BEGIN Records provided
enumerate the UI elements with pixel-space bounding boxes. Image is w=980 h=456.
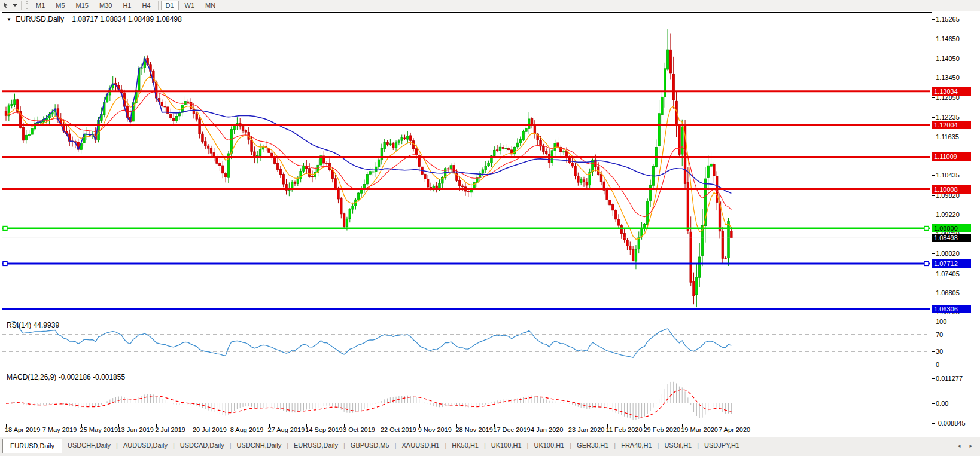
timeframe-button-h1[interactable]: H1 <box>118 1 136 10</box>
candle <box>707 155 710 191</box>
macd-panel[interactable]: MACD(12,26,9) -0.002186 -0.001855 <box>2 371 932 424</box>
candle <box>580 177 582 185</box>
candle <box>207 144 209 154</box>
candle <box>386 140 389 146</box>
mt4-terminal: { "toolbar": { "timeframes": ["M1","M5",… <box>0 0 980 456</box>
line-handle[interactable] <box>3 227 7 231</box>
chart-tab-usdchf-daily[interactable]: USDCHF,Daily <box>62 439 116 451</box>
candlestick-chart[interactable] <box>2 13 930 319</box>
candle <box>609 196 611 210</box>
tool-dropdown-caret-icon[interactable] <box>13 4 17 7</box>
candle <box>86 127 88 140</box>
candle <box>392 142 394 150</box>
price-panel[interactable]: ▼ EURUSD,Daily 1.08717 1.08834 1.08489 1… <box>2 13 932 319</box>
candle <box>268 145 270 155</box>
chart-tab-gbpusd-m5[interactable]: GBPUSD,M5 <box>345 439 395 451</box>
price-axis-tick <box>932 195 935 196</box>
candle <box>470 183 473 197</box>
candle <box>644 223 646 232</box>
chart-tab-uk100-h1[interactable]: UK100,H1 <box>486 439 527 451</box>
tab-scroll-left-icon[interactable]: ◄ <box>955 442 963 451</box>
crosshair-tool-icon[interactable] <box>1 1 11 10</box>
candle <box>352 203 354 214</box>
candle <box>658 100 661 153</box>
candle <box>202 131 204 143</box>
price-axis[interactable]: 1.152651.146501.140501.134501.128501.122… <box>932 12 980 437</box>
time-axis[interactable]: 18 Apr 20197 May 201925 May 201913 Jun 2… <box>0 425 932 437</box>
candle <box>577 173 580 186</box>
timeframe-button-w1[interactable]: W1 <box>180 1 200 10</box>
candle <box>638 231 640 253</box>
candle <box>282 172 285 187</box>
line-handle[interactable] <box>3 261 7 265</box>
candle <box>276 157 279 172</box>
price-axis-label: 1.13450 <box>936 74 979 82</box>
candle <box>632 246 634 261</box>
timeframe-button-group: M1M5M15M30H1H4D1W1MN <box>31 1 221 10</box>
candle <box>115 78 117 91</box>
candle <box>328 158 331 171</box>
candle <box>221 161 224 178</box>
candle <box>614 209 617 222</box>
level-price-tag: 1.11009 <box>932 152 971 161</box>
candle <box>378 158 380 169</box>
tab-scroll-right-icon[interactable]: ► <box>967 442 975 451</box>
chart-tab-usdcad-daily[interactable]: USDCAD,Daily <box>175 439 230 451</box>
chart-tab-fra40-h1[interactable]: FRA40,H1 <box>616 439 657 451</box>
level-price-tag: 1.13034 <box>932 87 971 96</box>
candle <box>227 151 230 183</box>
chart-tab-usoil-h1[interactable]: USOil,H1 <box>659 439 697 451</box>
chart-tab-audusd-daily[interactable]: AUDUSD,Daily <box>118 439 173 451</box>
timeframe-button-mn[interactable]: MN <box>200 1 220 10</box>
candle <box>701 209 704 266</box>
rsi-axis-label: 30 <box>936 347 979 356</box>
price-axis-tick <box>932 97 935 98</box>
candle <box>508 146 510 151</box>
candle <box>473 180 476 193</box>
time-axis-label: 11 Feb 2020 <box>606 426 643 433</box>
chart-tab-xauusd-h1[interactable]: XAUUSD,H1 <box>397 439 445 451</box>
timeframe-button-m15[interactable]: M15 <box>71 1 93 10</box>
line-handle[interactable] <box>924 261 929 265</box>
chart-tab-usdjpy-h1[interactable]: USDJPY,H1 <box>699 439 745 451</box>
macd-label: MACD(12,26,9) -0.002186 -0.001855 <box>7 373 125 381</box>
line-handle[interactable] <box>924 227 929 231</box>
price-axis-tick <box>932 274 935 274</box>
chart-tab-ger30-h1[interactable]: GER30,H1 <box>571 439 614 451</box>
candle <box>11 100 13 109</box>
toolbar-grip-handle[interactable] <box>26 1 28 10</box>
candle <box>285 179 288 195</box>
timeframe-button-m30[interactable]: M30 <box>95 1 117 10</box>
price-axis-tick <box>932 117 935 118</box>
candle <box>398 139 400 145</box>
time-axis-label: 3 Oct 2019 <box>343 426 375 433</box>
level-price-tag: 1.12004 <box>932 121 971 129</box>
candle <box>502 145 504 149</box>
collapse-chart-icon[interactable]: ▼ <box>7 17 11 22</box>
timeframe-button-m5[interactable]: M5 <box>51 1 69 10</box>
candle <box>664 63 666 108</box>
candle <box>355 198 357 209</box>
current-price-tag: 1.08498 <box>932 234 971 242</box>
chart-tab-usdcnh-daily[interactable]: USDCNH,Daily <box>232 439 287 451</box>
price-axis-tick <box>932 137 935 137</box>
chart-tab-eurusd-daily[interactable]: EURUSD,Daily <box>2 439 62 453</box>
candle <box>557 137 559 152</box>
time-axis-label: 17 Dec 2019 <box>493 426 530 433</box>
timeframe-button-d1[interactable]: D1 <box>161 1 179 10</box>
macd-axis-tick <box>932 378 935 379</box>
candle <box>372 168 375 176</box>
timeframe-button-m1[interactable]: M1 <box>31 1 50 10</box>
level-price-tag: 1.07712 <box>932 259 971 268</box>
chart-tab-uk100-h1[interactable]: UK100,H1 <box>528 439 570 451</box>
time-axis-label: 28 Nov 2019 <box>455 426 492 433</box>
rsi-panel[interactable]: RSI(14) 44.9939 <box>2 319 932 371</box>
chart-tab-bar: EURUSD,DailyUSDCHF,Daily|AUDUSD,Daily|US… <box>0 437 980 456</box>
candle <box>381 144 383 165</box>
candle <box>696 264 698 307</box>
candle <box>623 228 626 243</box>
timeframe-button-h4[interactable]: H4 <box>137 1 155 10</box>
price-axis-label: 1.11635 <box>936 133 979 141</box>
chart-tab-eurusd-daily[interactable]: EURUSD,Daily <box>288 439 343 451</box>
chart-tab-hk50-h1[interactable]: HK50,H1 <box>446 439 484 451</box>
END Records provided
When a line in the records above holds "label", that line is to be reported.

**Answer for this exercise:**
price-axis-label: 1.13450 <box>936 74 979 82</box>
rsi-axis-label: 30 <box>936 347 979 356</box>
time-axis-label: 11 Feb 2020 <box>606 426 643 433</box>
macd-label: MACD(12,26,9) -0.002186 -0.001855 <box>7 373 125 381</box>
time-axis-label: 3 Oct 2019 <box>343 426 375 433</box>
time-axis-label: 17 Dec 2019 <box>493 426 530 433</box>
time-axis-label: 28 Nov 2019 <box>455 426 492 433</box>
price-axis-label: 1.11635 <box>936 133 979 141</box>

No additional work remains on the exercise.